Couple is in the 22% marginal tax rate based off retirement income, SS, and normal dividends. They are looking at cashing out of a couple of rentals that will produce a long term capital gain of ~$400K to ~$900K depending on what they sell. 1031 is not considered so the gain will be realized.
I know the 3.8% investment tax will kick in as well as IRMAA increase in two years for the one year til their income goes back down to the first increment and they return to the 22% marginal bracket.
I am struggling to understand how the overall income lines up with the marginal tax rate. Can someone explain to me the impact of a large capital gain may have on overall marginal tax rate?
JDARNELL
Roughly:
1. Take their ordinary income (SS, W-2, Schedule C, interest, ordinary dividends) and stack that up.
2. Take their capital gains and stack that on top of the ordinary income.
3. Take their standard or itemized deduction from the bottom of the pile (so it eats up ordinary income first then may eat up capital gains second).
4. Apply the ordinary income tax brackets to any remaining ordinary income.
5. Apply the capital gains tax brackets to any remaining capital gain income, taking into account that the ordinary income takes up room in the capital gains brackets (So even though the first ~$94K is 0% LTCG bracket, if they have $94K in ordinary income, their first LTCG dollar starts in the 15% bracket).
6. Apply NIIT to any NII above the cutoff amount ($200K single, $250K married).
It does get more complicated if there is depreciation recapture or other stuff going on.
There is also an additional Medicare tax (separate from NIIT). I don't know much about it but it may hit the couple you're talking about with that level of capital gain.
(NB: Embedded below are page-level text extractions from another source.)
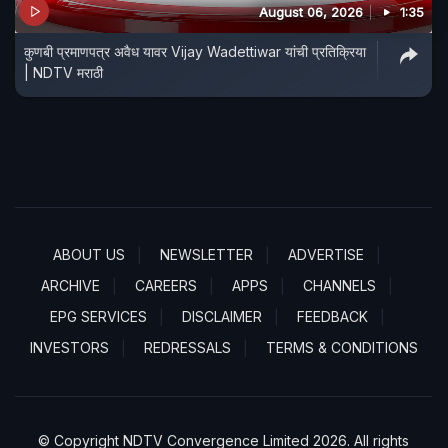
August 06, 2026
1:35
कुणबी प्रमाणपत्र अवैध यावर Vijay Wadettiwar यांची प्रतिक्रिया
| NDTV मराठी
ABOUT US
NEWSLETTER
ADVERTISE
ARCHIVE
CAREERS
APPS
CHANNELS
EPG SERVICES
DISCLAIMER
FEEDBACK
INVESTORS
REDRESSALS
TERMS & CONDITIONS
© Copyright NDTV Convergence Limited 2026. All rights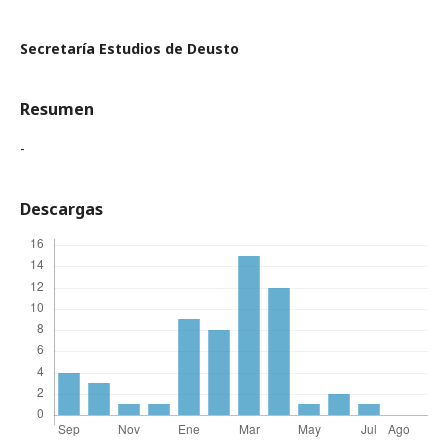
Secretaría Estudios de Deusto
Resumen
-
Descargas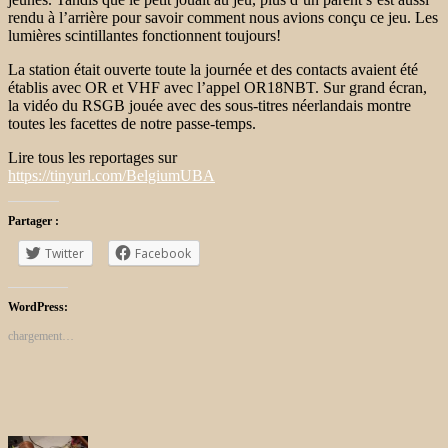
rendu à l’arrière pour savoir comment nous avions conçu ce jeu. Les
lumières scintillantes fonctionnent toujours!
La station était ouverte toute la journée et des contacts avaient été
établis avec OR et VHF avec l’appel OR18NBT. Sur grand écran,
la vidéo du RSGB jouée avec des sous-titres néerlandais montre
toutes les facettes de notre passe-temps.
Lire tous les reportages sur
https://tinyurl.com/BelgiumUBA
Partager :
Twitter
Facebook
WordPress:
chargement…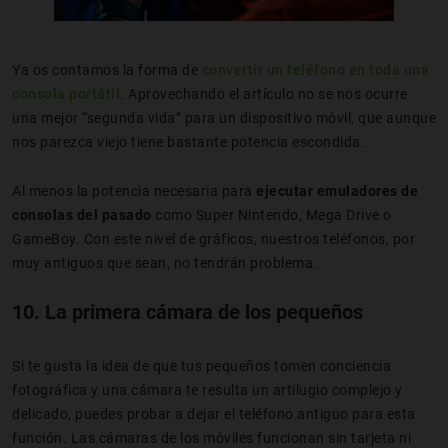
Ya os contamos la forma de
convertir un teléfono en toda una
consola portátil
. Aprovechando el artículo no se nos ocurre
una mejor “segunda vida” para un dispositivo móvil, que aunque
nos parezca viejo tiene bastante potencia escondida.
Al menos la potencia necesaria para
ejecutar emuladores de
consolas del pasado
como Super Nintendo, Mega Drive o
GameBoy. Con este nivel de gráficos, nuestros teléfonos, por
muy antiguos que sean, no tendrán problema.
10. La primera cámara de los pequeños
Si te gusta la idea de que tus pequeños tomen conciencia
fotográfica y una cámara te resulta un artilugio complejo y
delicado, puedes probar a dejar el teléfono antiguo para esta
función. Las cámaras de los móviles funcionan sin tarjeta ni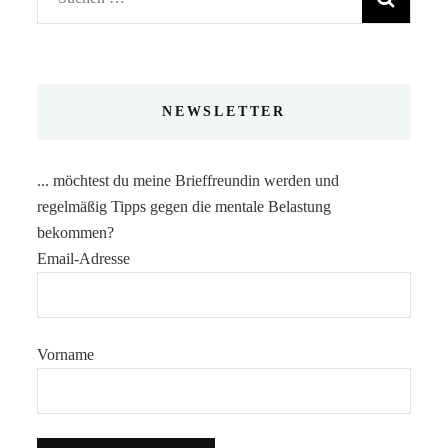
nach:
NEWSLETTER
... möchtest du meine Brieffreundin werden und
regelmäßig Tipps gegen die mentale Belastung
bekommen?
Email-Adresse
Vorname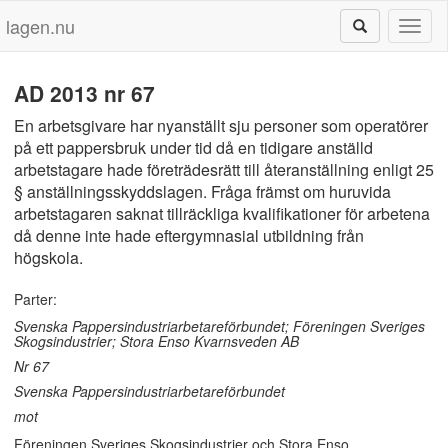
lagen.nu
Toggl
naviga
AD 2013 nr 67
En arbetsgivare har nyanställt sju personer som operatörer
på ett pappersbruk under tid då en tidigare anställd
arbetstagare hade företrädesrätt till återanställning enligt 25
§ anställningsskyddslagen. Fråga främst om huruvida
arbetstagaren saknat tillräckliga kvalifikationer för arbetena
då denne inte hade eftergymnasial utbildning från
högskola.
Parter:
Svenska Pappersindustriarbetareförbundet; Föreningen Sveriges
Skogsindustrier; Stora Enso Kvarnsveden AB
Nr 67
Svenska Pappersindustriarbetareförbundet
mot
Föreningen Sveriges Skogsindustrier och Stora Enso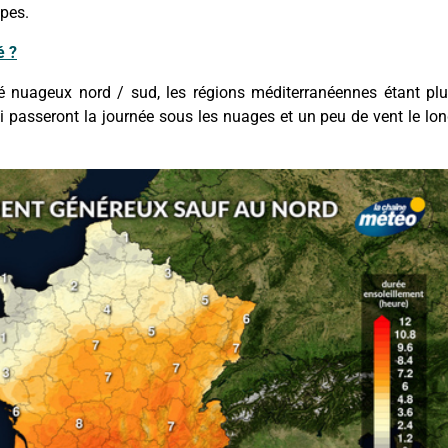
lpes.
é ?
adé nuageux nord / sud, les régions méditerranéennes étant pl
i passeront la journée sous les nuages et un peu de vent le lo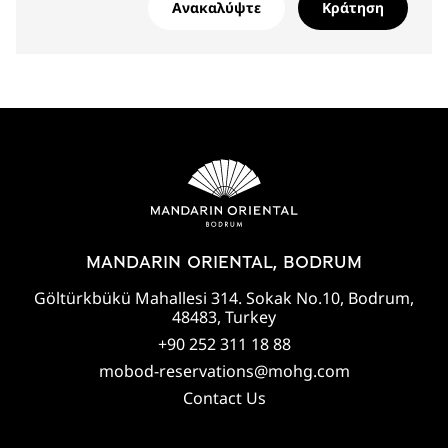
Ανακαλύψτε
Κράτηση
MANDARIN ORIENTAL, BODRUM
Göltürkbükü Mahallesi 314. Sokak No.10, Bodrum,
48483, Turkey
+90 252 311 18 88
mobod-reservations@mohg.com
Contact Us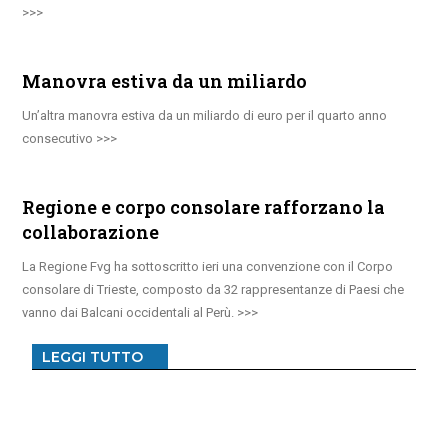
Manovra estiva da un miliardo
Un’altra manovra estiva da un miliardo di euro per il quarto anno
consecutivo
Regione e corpo consolare rafforzano la
collaborazione
La Regione Fvg ha sottoscritto ieri una convenzione con il Corpo
consolare di Trieste, composto da 32 rappresentanze di Paesi che
vanno dai Balcani occidentali al Perù.
LEGGI TUTTO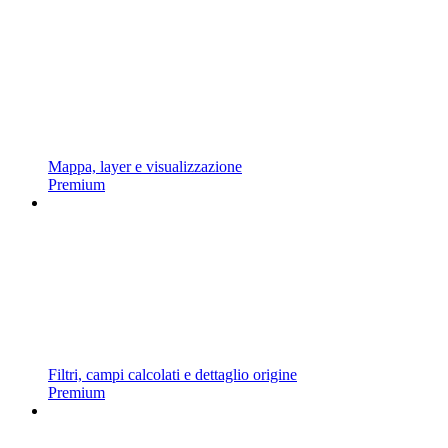
Mappa, layer e visualizzazione
Premium
Filtri, campi calcolati e dettaglio origine
Premium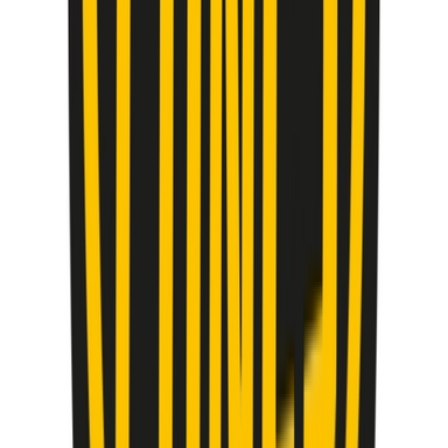
Vapes & Zubehör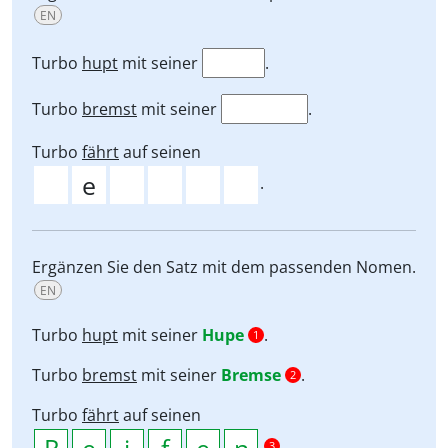
EN
Turbo
hupt
mit seiner
.
Turbo
bremst
mit seiner
.
Turbo
fährt
auf seinen
.
Ergänzen Sie den Satz mit dem passenden Nomen.
EN
Turbo
hupt
mit seiner
Hupe
.
1
Turbo
bremst
mit seiner
Bremse
.
2
Turbo
fährt
auf seinen
.
3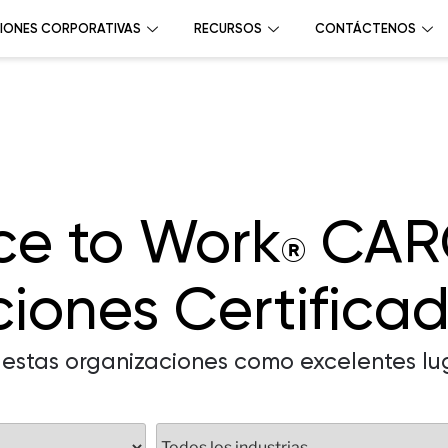
IONES CORPORATIVAS
RECURSOS
CONTÁCTENOS
ce to Work
CAR
®
iones Certifica
 estas organizaciones como excelentes lu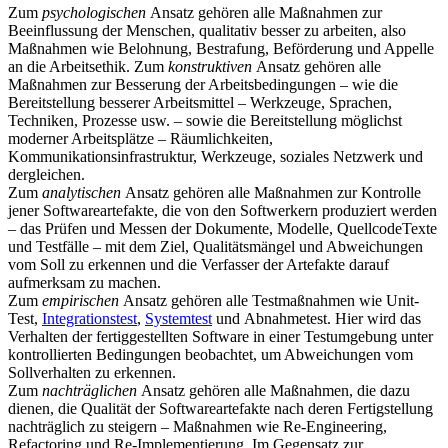
Zum
psychologischen
Ansatz gehören alle Maßnahmen zur
Beeinflussung der Menschen, qualitativ besser zu arbeiten, also
Maßnahmen wie Belohnung, Bestrafung, Beförderung und Appelle
an die Arbeitsethik. Zum
konstruktiven
Ansatz gehören alle
Maßnahmen zur Besserung der Arbeitsbedingungen – wie die
Bereitstellung besserer Arbeitsmittel – Werkzeuge, Sprachen,
Techniken, Prozesse usw. – sowie die Bereitstellung möglichst
moderner Arbeitsplätze – Räumlichkeiten,
Kommunikationsinfrastruktur, Werkzeuge, soziales Netzwerk und
dergleichen.
Zum
analytischen
Ansatz gehören alle Maßnahmen zur Kontrolle
jener Softwareartefakte, die von den Softwerkern produziert werden
– das Prüfen und Messen der Dokumente, Modelle, QuellcodeTexte
und Testfälle – mit dem Ziel, Qualitätsmängel und Abweichungen
vom Soll zu erkennen und die Verfasser der Artefakte darauf
aufmerksam zu machen.
Zum
empirischen
Ansatz gehören alle Testmaßnahmen wie Unit-
Test,
Integrationstest
,
Systemtest
und Abnahmetest. Hier wird das
Verhalten der fertiggestellten Software in einer Testumgebung unter
kontrollierten Bedingungen beobachtet, um Abweichungen vom
Sollverhalten zu erkennen.
Zum
nachträglichen
Ansatz gehören alle Maßnahmen, die dazu
dienen, die Qualität der Softwareartefakte nach deren Fertigstellung
nachträglich zu steigern – Maßnahmen wie Re-Engineering,
Refactoring und Re-Implementierung. Im Gegensatz zur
With that much capital gain and any reasonable amount of ordinary income, you can probably count on most of the RE LTCG getting taxed at 15%, some at 18.8% (15% LTCG plus 3.8% NIIT), and maybe even some at 23.8% (20% LTCG plus 3.8% NIIT).
They probably should consider selling the properties off one at a time across multiple tax years if that works for them. $400K LTCG in two tax years each maybe saves 5% compared to $800K in one tax year (because you can shift anything that was in the 20% LTCG bracket down into the 15% LTCG bracket).
The CSS spreadsheet would do a good job modeling all this too.